Use queue names to protect resources:
let spec = JobSpecBuilder::new()
.queue_name(format!("project:{}", project_id))
.build();
Use worker concurrency to decide how many independent jobs the process can run:
let worker = graphile_worker::WorkerOptions::default()
.concurrency(8)
.define_job::<RenderPreview>()
.define_job::<SendEmail>()
.pg_pool(pg_pool)
.init()
.await?;
Common patterns:
- Per-tenant queues:
tenant:42 - Per-project queues:
project:abc123 - Per-external-resource queues:
stripe:acct_123 - Shared workload queues:
mail,exports,webhooks
Choose the narrowest queue name that protects the resource you care about. A single global queue is simple, but it serializes everything behind the slowest job in that queue. Very fine-grained queue names allow more parallelism, but they only protect resources that are named consistently.
Local Queue
The local queue is an in-worker cache of jobs fetched from PostgreSQL. It exists to reduce polling and provide low-latency processing while the database remains the durable source of truth.

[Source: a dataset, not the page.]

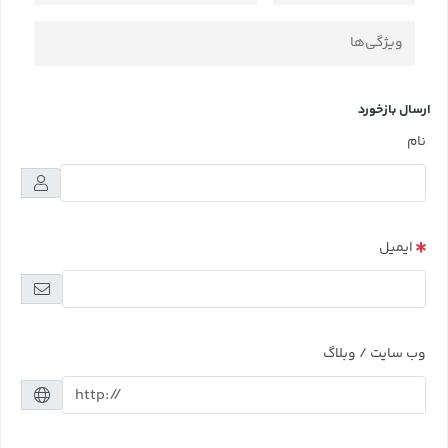
ویژگی‌ها
ارسال بازخورد
نام
ایمیل
وب سایت / وبلاگ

use graphile_worker::LocalQueueConfig;
let worker = graphile_worker::WorkerOptions::default()
.concurrency(3)
.local_queue(LocalQueueConfig::builder().size(10).build())
.define_job::<SendEmail>()
.pg_pool(pg_pool)
.init()
.await?;
LocalQueueConfig includes:
size: maximum number of jobs each local queue may fetch and hold at once. The default is100.ttl: how long locally fetched jobs may stay unclaimed before being returned to the database. The default is five minutes.refetch_delay: an optional delay strategy used when a fetch returns fewer jobs than requested.queue_count: number of independent local queues to run inside this worker. The default is1.
When queue_count is greater than one, size applies to each local queue. For
example, size = 3 and queue_count = 4 allow up to twelve jobs to be locked
locally across the worker. Tests also assert that queue_count is capped by
worker concurrency, because each local queue needs at least one worker draining
it.
let local_queue = LocalQueueConfig::default()
.with_size(3)
.with_queue_count(4);
let worker = graphile_worker::WorkerOptions::default()
.concurrency(5)
.local_queue(local_queue)
.define_job::<SmallFastJob>()
.pg_pool(pg_pool)
.init()
.await?;
Multiple local queues can improve throughput for very small, high-volume jobs
by allowing several fetch batches in parallel. They can also lock more jobs
inside one worker, so keep size lower when increasing queue_count and
benchmark with realistic workloads.
Practical Guidance
Start with worker concurrency and explicit queue names before tuning local queue internals.
- Increase
concurrencywhen unrelated jobs should run in parallel and the database pool, runtime, and downstream services can handle the extra work. - Add
queue_namewhen jobs for the same tenant, project, account, or external system must not overlap. - Use separate queue names for unrelated workloads so slow serial work does not block everything else.
- Enable and tune
local_queuewhen polling overhead or very small jobs become a bottleneck. - Raise
queue_countonly after measuring; it increases parallel fetch capacity and the number of jobs a worker can hold locally.